Japanese Caribbean Economies
- Grenada: 3–4%.
- Saint Lucia: 3–4%.
- Saint Vincent and the Grenadines: about 4%.
- Antigua and Barbuda: 3–4%.
- Dominica: about 3–4%, supported by reconstruction initiatives.
- Saint Kitts and Nevis: roughly 2–3%.
Fragile Financial system
- Haiti: progress stays damaging or close to zero because of ongoing political instability and financial disruption.
Tourism and Power Driving Development
The IDB report notes that tourism restoration and power manufacturing are the 2 largest drivers of Caribbean progress.
Tourism-dependent economies throughout the area proceed to profit from robust customer demand from the USA and Europe, whereas power exporters akin to Guyana and Trinidad and Tobago are benefiting from world power markets.
On the identical time, the financial institution warns that almost all Caribbean economies nonetheless face structural constraints, together with small home markets, vulnerability to local weather shocks, excessive debt ranges and dependence on a restricted variety of industries.
Development Stays Modest for Most Islands
Regardless of pockets of robust efficiency, the IDB cautions that long-term progress potential in lots of Caribbean economies stays round 1–2%, highlighting the necessity for larger productiveness, funding and financial diversification.
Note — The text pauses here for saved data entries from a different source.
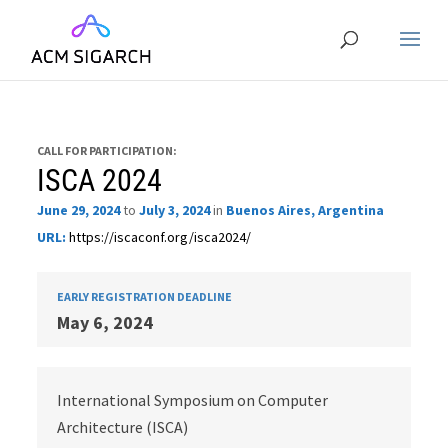
CALL FOR PARTICIPATION:
ISCA 2024
June 29, 2024
to
July 3, 2024
in
Buenos Aires, Argentina
URL:
https://iscaconf.org/isca2024/
EARLY REGISTRATION DEADLINE
May 6, 2024
International Symposium on Computer
Architecture (ISCA)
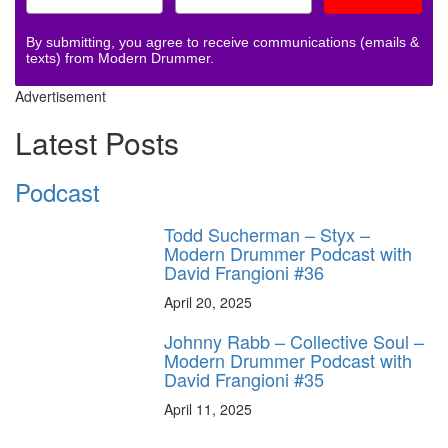
By submitting, you agree to receive communications (emails &
texts) from Modern Drummer.
Advertisement
Latest Posts
Podcast
Todd Sucherman – Styx –
Modern Drummer Podcast with
David Frangioni #36
April 20, 2025
Johnny Rabb – Collective Soul –
Modern Drummer Podcast with
David Frangioni #35
April 11, 2025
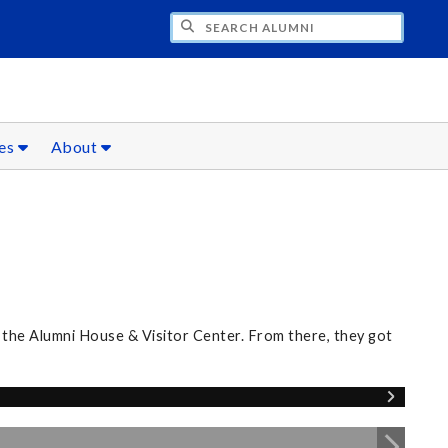
CH ALUMNI
ces
About
 the Alumni House & Visitor Center. From there, they got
The report recommends strengthening establishments, increasing regional integration and enhancing fiscal administration to help sustainable progress.
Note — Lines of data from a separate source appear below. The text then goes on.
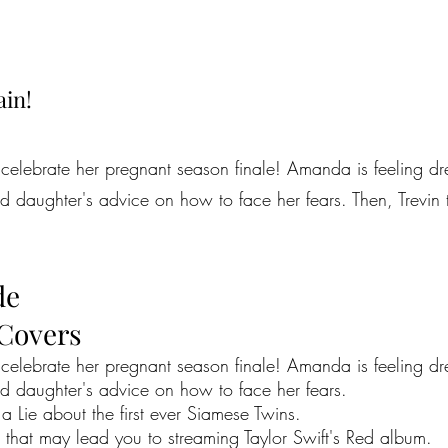
ain!
celebrate her pregnant season finale! Amanda is feeling dr
ld daughter's advice on how to face her fears. Then, Trevin 
de
 Covers
celebrate her pregnant season finale! Amanda is feeling dr
ld daughter's advice on how to face her fears.
 a Lie about the first ever Siamese Twins.
that may lead you to streaming Taylor Swift's Red album.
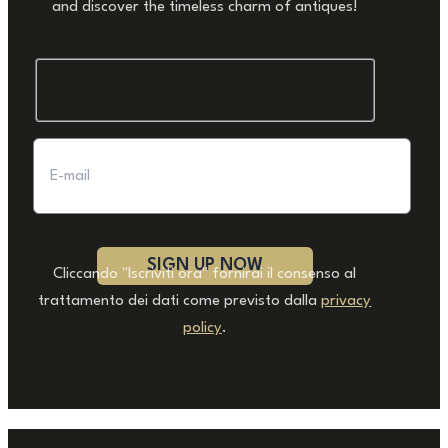
and discover the timeless charm of antiques!
Cliccando "Iscriviti ora" fornirai il consenso al
trattamento dei dati come previsto dalla
privacy
policy
.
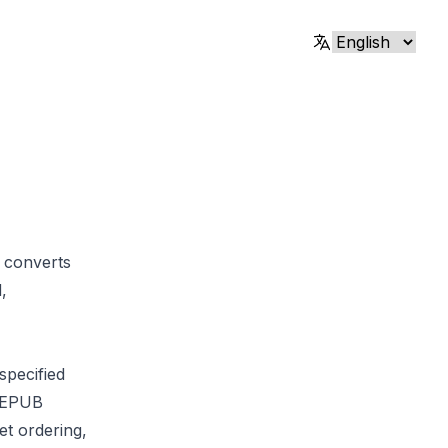
 converts
,
specified
d EPUB
et ordering,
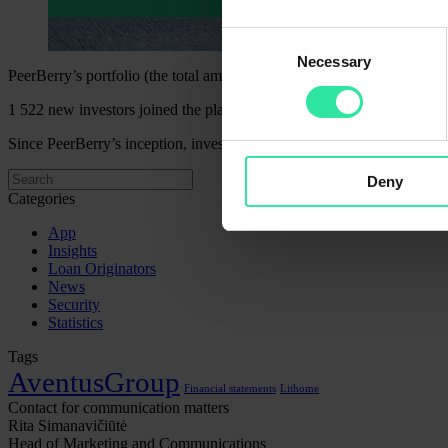
Consent
Necessary
Selection
PeerBerry’s portfolio (the total amount invested) amounted to EUR 117
1 522 new investors joined the platform last month. PeerBerry current
Since PeerBerry’s inception, investors have funded almost EUR 2.99 b
Deny
Categories
App
Insights
Loan Originators
News
Security
Statistics
Tags
AventusGroup
Financial statements
Lithome
Contact for communication matters
Rita Simanavičiūtė
Head of Marketing and Communications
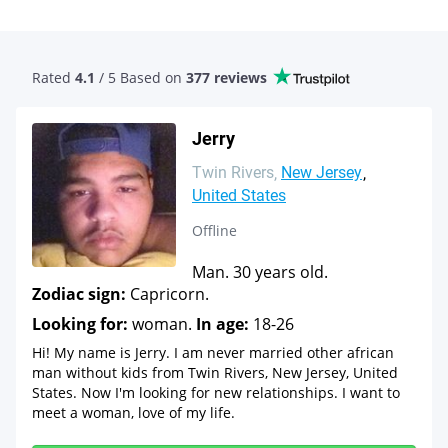
Rated
4.1
/ 5 Based
on
377 reviews
Jerry
Twin Rivers
New Jersey
United States
Offline
Man. 30 years old.
Zodiac sign:
Capricorn.
Looking for:
woman.
In age:
18-26
Hi! My name is Jerry. I am never married other african
man without kids from Twin Rivers, New Jersey, United
States. Now I'm looking for new relationships. I want to
meet a woman, love of my life.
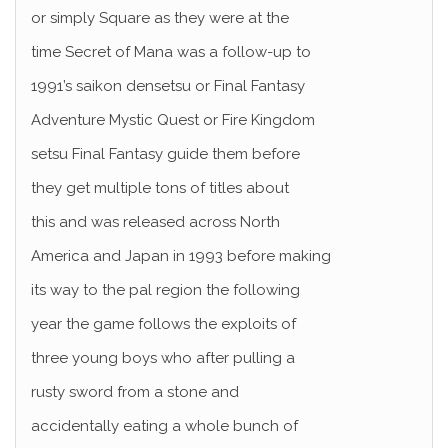
or simply Square as they were at the
time Secret of Mana was a follow-up to
1991’s saikon densetsu or Final Fantasy
Adventure Mystic Quest or Fire Kingdom
setsu Final Fantasy guide them before
they get multiple tons of titles about
this and was released across North
America and Japan in 1993 before making
its way to the pal region the following
year the game follows the exploits of
three young boys who after pulling a
rusty sword from a stone and
accidentally eating a whole bunch of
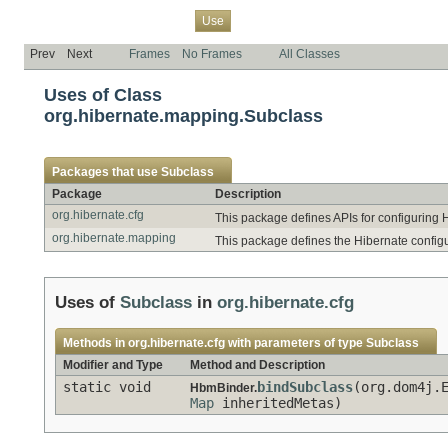
Overview
Package
Class
Tree
Deprecated
Index
Help
Use
Prev
Next
Frames
No Frames
All Classes
Uses of Class
org.hibernate.mapping.Subclass
Packages that use
Subclass
Package
Description
org.hibernate.cfg
This package defines APIs for configuring 
org.hibernate.mapping
This package defines the Hibernate config
Uses of
Subclass
in
org.hibernate.cfg
Methods in
org.hibernate.cfg
with parameters of type
Subclass
Modifier and Type
Method and Description
static void
bindSubclass
(org.dom4j.
HbmBinder.
Map
inheritedMetas)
For the Caribbean, the problem is obvious: sustaining financial resilience whereas constructing extra diversified and aggressive economies able to sustaining progress past tourism and commodities.
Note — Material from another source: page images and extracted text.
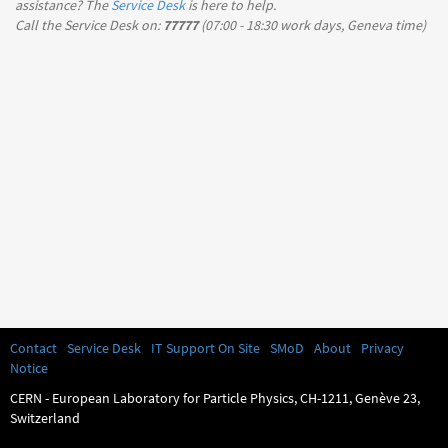
assistance? The
Service Desk
is here to help.
Call the Service Desk on:
77777
(
07:00 - 18:30
work days, Geneva time)
Contact
Service Desk
IT Support On Site
SMoD
About
Privacy
Notice
CERN - European Laboratory for Particle Physics, CH-1211, Genève 23,
Switzerland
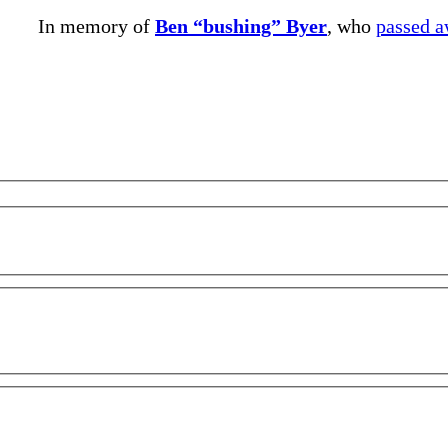
In memory of
Ben “bushing” Byer
, who
passed 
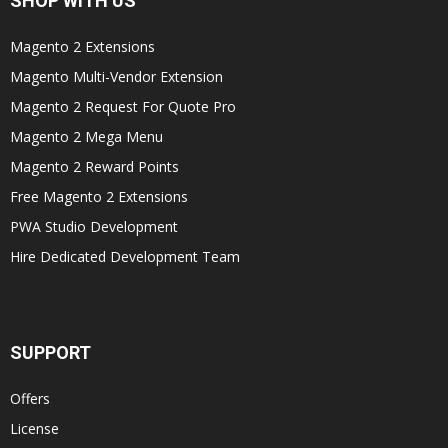
SHOP WITH US
Magento 2 Extensions
Magento Multi-Vendor Extension
Magento 2 Request For Quote Pro
Magento 2 Mega Menu
Magento 2 Reward Points
Free Magento 2 Extensions
PWA Studio Development
Hire Dedicated Development Team
SUPPORT
Offers
License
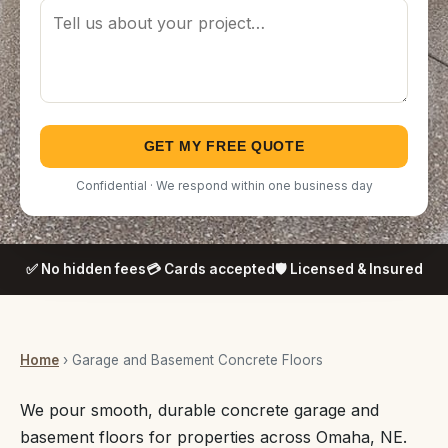
GET MY FREE QUOTE
Confidential · We respond within one business day
✅ No hidden fees
💳 Cards accepted
🛡️ Licensed & Insured
Home
› Garage and Basement Concrete Floors
We pour smooth, durable concrete garage and
basement floors for properties across Omaha, NE.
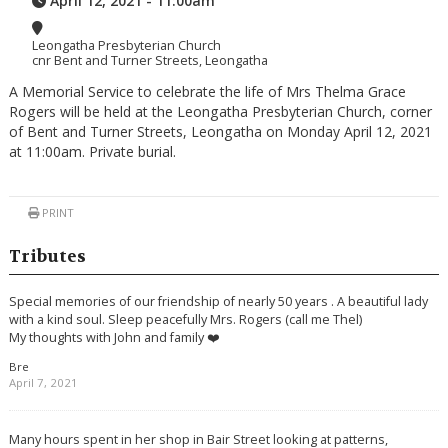
April 12, 2021 - 11:00am
Leongatha Presbyterian Church
cnr Bent and Turner Streets, Leongatha
A Memorial Service to celebrate the life of Mrs Thelma Grace
Rogers will be held at the Leongatha Presbyterian Church, corner
of Bent and Turner Streets, Leongatha on Monday April 12, 2021
at 11:00am. Private burial.
PRINT
Tributes
Special memories of our friendship of nearly 50 years . A beautiful lady
with a kind soul. Sleep peacefully Mrs. Rogers (call me Thel)
My thoughts with John and family ❤️
Bre
April 7, 2021
Many hours spent in her shop in Bair Street looking at patterns,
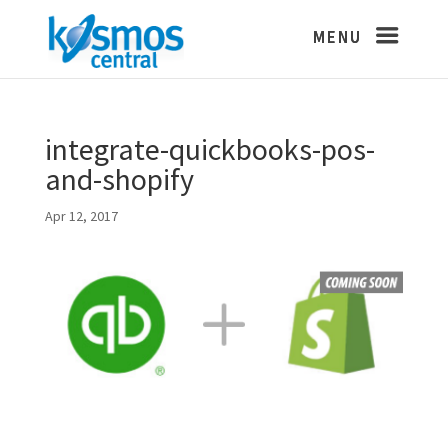
integrate-quickbooks-pos-
and-shopify
Apr 12, 2017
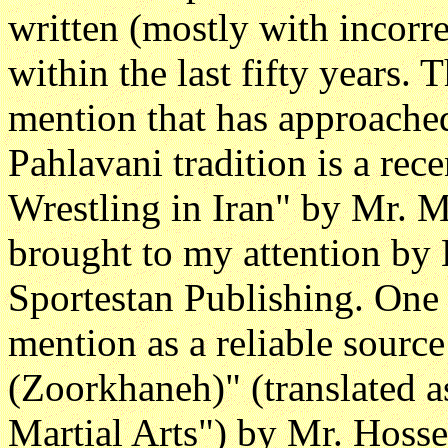
written (mostly with incorre
within the last fifty years. 
mention that has approached
Pahlavani tradition is a rec
Wrestling in Iran" by Mr. 
brought to my attention by
Sportestan Publishing. One 
mention as a reliable source
(Zoorkhaneh)" (translated as
Martial Arts") by Mr. Hosse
The report concludes that insurance policies selling stronger competitors, improved abilities formation, deeper regional integration, and the event of extra subtle regional worth chains can considerably enhance productiveness – and may stay on the middle of Latin America and the Caribbean’s coverage agendas.
“Latin America and the Caribbean navigated world uncertainty with resilience, supported by fiscal and financial frameworks which have helped comprise inflation and maintain macroeconomic stability,” mentioned Laura Alfaro Maykall, IDB chief economist and financial counselor. “Trying forward, international locations need to speed up productivity-led progress, strengthen public funds, and seize new alternatives from digitalization, synthetic intelligence, and the power to boost residing requirements and construct extra resilient and inclusive economies.”